Plaza México is a multi-purpose retail and cultural center in Lynwood, California. It includes multiple shops, including individual stores and an indoor swap meet; many dining options; and entertainment selections, Plaza México is a cultural space for the Mexican-American community. Plaza México incorporates the design and style of plazas all over Mexico. Plaza Mexico hosts cultural festivals and performances, such as "El Grito de la Independencia" and "Cinco de Mayo" festivities.

==Mexico-themed architecture and design==
Plaza México seeks to recreate Mexican regional and national icons. The architecture is based on traditional Mexican towns and contains a variety of Mexican cultural symbols from different eras. The owners hired two Mexican public relations coordinators to select the icons, cultural symbols and events that are portrayed. The coordinators also selected construction materials to build Plaza México in order to produce quality and Mexican authenticity. The architectural decorations like the plaza, kiosk, fountains and monuments are similar to those of many Mexican cities. For example, Plaza México has replicas of the Angel of Independence of México City and the kiosk of the Zócalo of San Miguel de Allende, Guanajuato. The plaza was reproduced with characteristics based on the appearance of the Government Palace of Jalisco at Guadalajara.
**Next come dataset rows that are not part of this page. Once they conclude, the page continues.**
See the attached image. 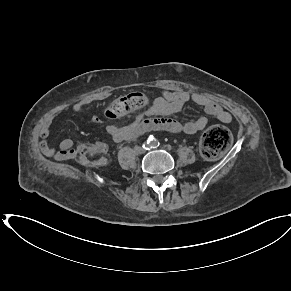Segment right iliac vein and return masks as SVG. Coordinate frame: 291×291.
<instances>
[{
  "mask_svg": "<svg viewBox=\"0 0 291 291\" xmlns=\"http://www.w3.org/2000/svg\"><path fill=\"white\" fill-rule=\"evenodd\" d=\"M135 151L138 154H142L143 153V150L141 148H136Z\"/></svg>",
  "mask_w": 291,
  "mask_h": 291,
  "instance_id": "1",
  "label": "right iliac vein"
}]
</instances>
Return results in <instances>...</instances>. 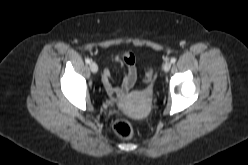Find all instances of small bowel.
<instances>
[{
    "label": "small bowel",
    "instance_id": "1",
    "mask_svg": "<svg viewBox=\"0 0 248 165\" xmlns=\"http://www.w3.org/2000/svg\"><path fill=\"white\" fill-rule=\"evenodd\" d=\"M114 61L117 64L123 65L126 68V74L119 85H114L111 79L109 69H104L102 73L103 84L109 94H113L119 98L123 97L126 92L134 87L137 81L136 57L131 52L119 53L114 56Z\"/></svg>",
    "mask_w": 248,
    "mask_h": 165
}]
</instances>
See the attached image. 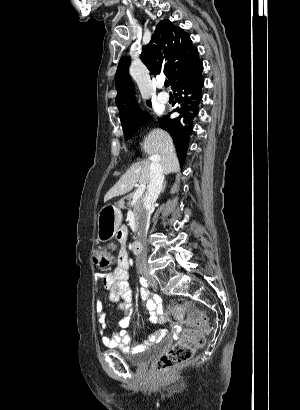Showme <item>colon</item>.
Wrapping results in <instances>:
<instances>
[{
  "mask_svg": "<svg viewBox=\"0 0 300 410\" xmlns=\"http://www.w3.org/2000/svg\"><path fill=\"white\" fill-rule=\"evenodd\" d=\"M92 260L99 270L109 268L112 264L111 248L95 250L92 253ZM172 311L175 316L181 317L177 320V325L186 329L180 341L157 359L156 369L163 376L191 360L194 352L204 345L205 331L208 327L207 317L192 303L175 304Z\"/></svg>",
  "mask_w": 300,
  "mask_h": 410,
  "instance_id": "1",
  "label": "colon"
}]
</instances>
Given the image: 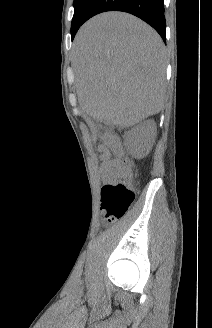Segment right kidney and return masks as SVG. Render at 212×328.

The plaza’s pavement is made of adoquín stone and the benches are made of crafted iron, like the ones found in the provinces of México. Plaza México was constructed using materials from México such as stone from Zacatecas and talavera from Puebla. The mall is physically structured with open streets and a plaza to reconstruct the environment of a traditional Mexican town.

=="Angel of Independence"==
The reproduction of Mexico City’s Angel of Independence, which symbolizes Mexican nationhood in Mexico, marks the major entrance to Plaza Mexico. This sculpture serves as the master symbol of Plaza Mexico representing its importance in the community. The Angel has already developed some history in Plaza Mexico becoming an important site of congregation for political rallies. For example, during the March and April 2006 student walkouts for US congressional immigration reform proposals, large groups met at the Angel before marching to Los Angeles City Hall. In addition, during the 2006 FIFA World Cup, community members and other visitors gathered in Plaza Mexico to watch the games and after a victory or tie they would congregate around the Angel of Independence.

==Tourist attraction==
Many of the visitors consist of immigrant clienteles, some of them are unable to travel to Mexico because they do not have the legal or economic resources. Most of the visitors are of low or middle-low income status and many some of their families are undocumented immigrants and face harsh border conditions. The Plaza also attracts other local and regional visitors. The Plaza also has an altar for the “Virgen de Guadalupe” frame and the crucified “Jesus Christ” sculpture. The altar is inside a small temple located outside by the plaza. The Plaza sells different types of souvenirs, such as rosaries, crosses, keychains and T-shirts of Virgin reproductions and Mexico flags and colors.

==Festivities and cultural events==
The Plaza hosts a number of Mexican festivities and cultural events, such as Mexican folk music, dances, Aztec and Mejica performances, cultural exhibits and other artistic expressions. Some of the traditional celebrations that are celebrated are “Cinco de Mayo,” “El Grito de la Independencia,” and Virgin of Guadalupe: “El dia 12 de deciembre”.